Les progrès réalisés par les enfants sont remarquables : des petits arrivés à l'école dans un état très grave (mutisme, comportements violents...) parviennent, quelques mois plus tard, à communiquer, à faire des activités, à ne plus être effrayés par la présence d'autrui, voire à tenir une conversation - je vous renvoie à notre rapport sur ce sujet passionnant.
Sa troisième partie est consacrée à la formation et à l'emploi des personnes handicapées.
La loi de 2005 consacre un changement de paradigme : traditionnellement appréhendé à partir de l'incapacité, l'emploi de la personne handicapée s'apprécie désormais à partir de l'évaluation de ses capacités. L'intégration professionnelle devient un élément à part entière de la citoyenneté.

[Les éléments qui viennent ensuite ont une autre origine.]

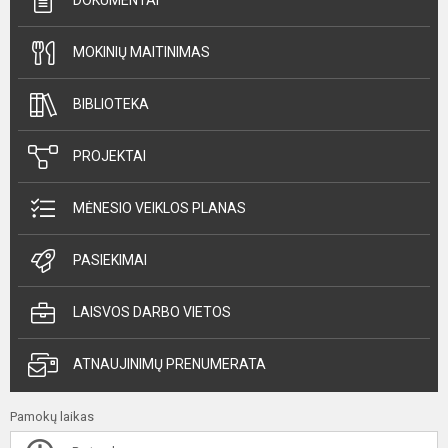
DOKUMENTAI
MOKINIŲ MAITINIMAS
BIBLIOTEKA
PROJEKTAI
MĖNESIO VEIKLOS PLANAS
PASIEKIMAI
LAISVOS DARBO VIETOS
ATNAUJINIMŲ PRENUMERATA
Pamokų laikas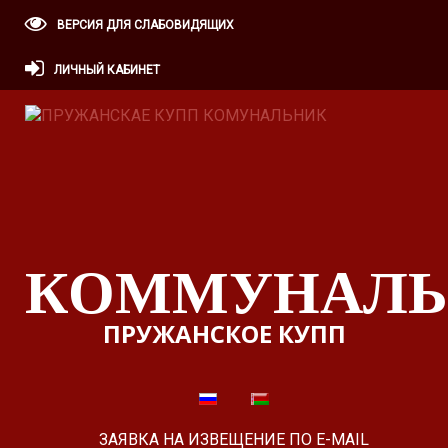
ВЕРСИЯ ДЛЯ СЛАБОВИДЯЩИХ
ЛИЧНЫЙ КАБИНЕТ
КОММУНАЛЬ
ПРУЖАНСКОЕ КУПП
ЗАЯВКА НА ИЗВЕЩЕНИЕ ПО E-MAIL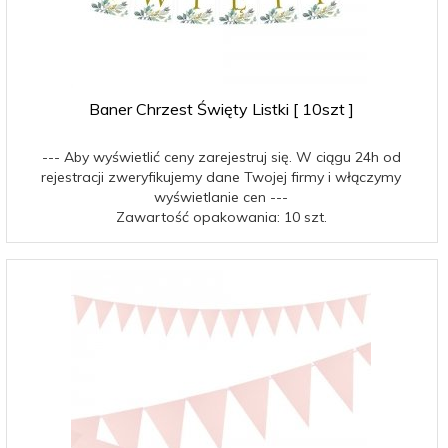
Baner Chrzest Święty Listki [ 10szt ]
--- Aby wyświetlić ceny zarejestruj się. W ciągu 24h od
rejestracji zweryfikujemy dane Twojej firmy i włączymy
wyświetlanie cen ---
Zawartość opakowania: 10 szt.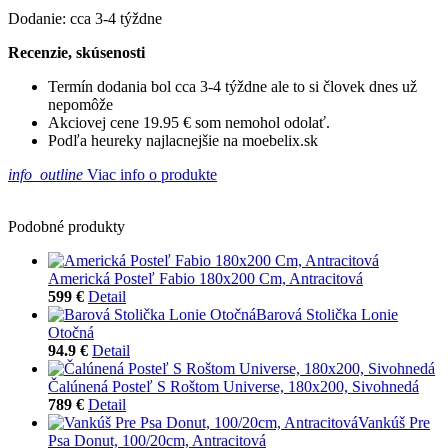
Dodanie: cca 3-4 týždne
Recenzie, skúsenosti
Termín dodania bol cca 3-4 týždne ale to si človek dnes už
nepomôže
Akciovej cene 19.95 € som nemohol odolať.
Podľa heureky najlacnejšie na moebelix.sk
info_outline
Viac info o produkte
Podobné produkty
Americká Posteľ Fabio 180x200 Cm, Antracitová
599 €
Detail
Barová Stolička Lonie
Otočná
94.9 €
Detail
Čalúnená Posteľ S Roštom Universe, 180x200, Sivohnedá
789 €
Detail
Vankúš Pre
Psa Donut, 100/20cm, Antracitová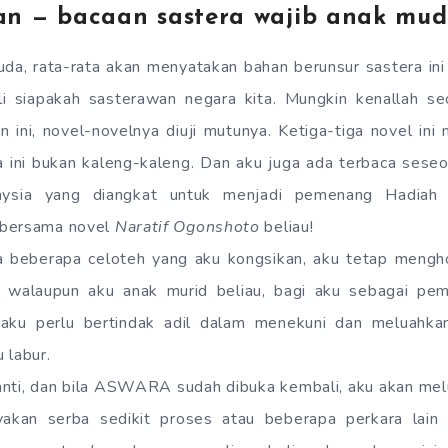
n — bacaan sastera wajib anak mu
uda, rata-rata akan menyatakan bahan berunsur sastera ini
i siapakah sasterawan negara kita. Mungkin kenallah 
 ini, novel-novelnya diuji mutunya. Ketiga-tiga novel i
ini bukan kaleng-kaleng. Dan aku juga ada terbaca seseor
aysia yang diangkat untuk menjadi pemenang Hadia
 bersama novel
Naratif Ogonshoto
beliau!
 beberapa celoteh yang aku kongsikan, aku tetap mengh
walaupun aku anak murid beliau, bagi aku sebagai pe
i, aku perlu bertindak adil dalam menekuni dan meluahk
 labur.
nti, dan bila ASWARA sudah dibuka kembali, aku akan mel
akan serba sedikit proses atau beberapa perkara lain 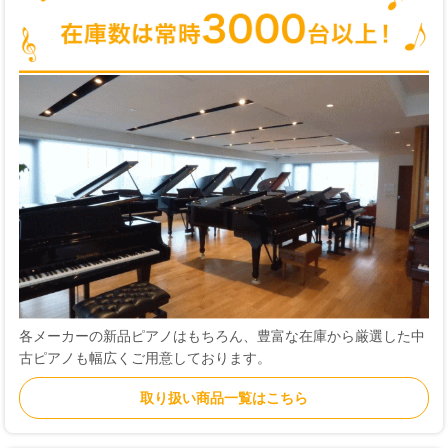
各メーカーの新品ピアノはもちろん、豊富な在庫から厳選した中
古ピアノも幅広くご用意しております。
取り扱い商品一覧はこちら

Dans la continuité de la loi du 10 juillet 1987, la loi « Handicap » maintient l'obligation d'emploi des travailleurs handicapés pour tous les employeurs, privés et publics, de vingt salariés ou plus, dans la proportion de 6 % de l'effectif total, en leur permettant de répondre à cette exigence selon diverses modalités. Elle étend aux employeurs publics la contribution annuelle financière pour compenser le non-respect de l'obligation d'emploi, en créant le fonds pour l'insertion des personnes handicapées dans la fonction publique (FIPHFP).
La loi prévoit, par ailleurs, la mise en oeuvre de politiques régionales concertées d'accès à la formation et à la qualification professionnelles, et charge les MDPH d'évaluer leur employabilité et de les orienter vers le marché du travail.
Cette politique à la fois incitative et coercitive porte ses fruits. Dans le secteur privé, 65 % des établissements assujettis employaient directement au moins un travailleur handicapé en 2009, contre 53 % en 2006 ; la proportion d'établissements à quota zéro est passée de 35 % à 11 % sur la même période ; le nombre d'établissements contribuant à l'association nationale de gestion du fonds pour l'insertion professionnelle des personnes handicapées (Agefiph) est en constante diminution. Dans le secteur public, le nombre d'employeurs contribuant au FIPHFP a diminué de 13 % entre 2007 et 2011 ; sur la même période, le nombre de recrutements de handicapés a plus que doublé pour atteindre 14 000. Malgré ces constats encourageants, le taux d'emploi demeure en deçà de l'objectif des 6 % : il ne s'établit qu'à 2,7 % dans le privé, tandis qu'il est de 4,2 % dans le public. Le taux d'emploi global des personnes handicapées est, quant à lui, nettement inférieur à celui de l'ensemble de la population active (35 % contre 65 %) et le taux de chômage, deux fois plus important (20 % contre 10 %).
Le principal obstacle à l'accès et au maintien dans l'emploi des personnes handicapées est leur faible niveau de qualification : 83 % d'entre elles ont aujourd'hui une qualification égale ou inférieure au CAP ou au BEP. C'est pourquoi, il est indispensable de relever le niveau de qualification des personnes handicapées, ce qui suppose d'agir prioritairement en direction des jeunes, en leur permettant d'accéder aux études supérieures, en mieux les informant sur les parcours d'études possibles, en les rapprochant du monde de l'entreprise.
Nous proposons aussi un réel accès à la formation professionnelle, en rendant les lieux et le contenu des formations accessibles, en accompagnant les travailleurs handicapés tout au long de leur parcours professionnel, en accélérant la mise en oeuvre des politiques régionales concertées.
Nous souhaitons également rendre effective l'obligation d'accessibilité des lieux de travail posée par la loi de 2005, en publiant l'arrêté nécessaire.
Enfin, nous insistons sur la nécessité d'encourager les entreprises à mettre en oeuvre des actions positives comme l'aménagement des postes de travail, la prévention des licenciements pour inaptitude, l'amélioration de la qualité des accords exonératoires.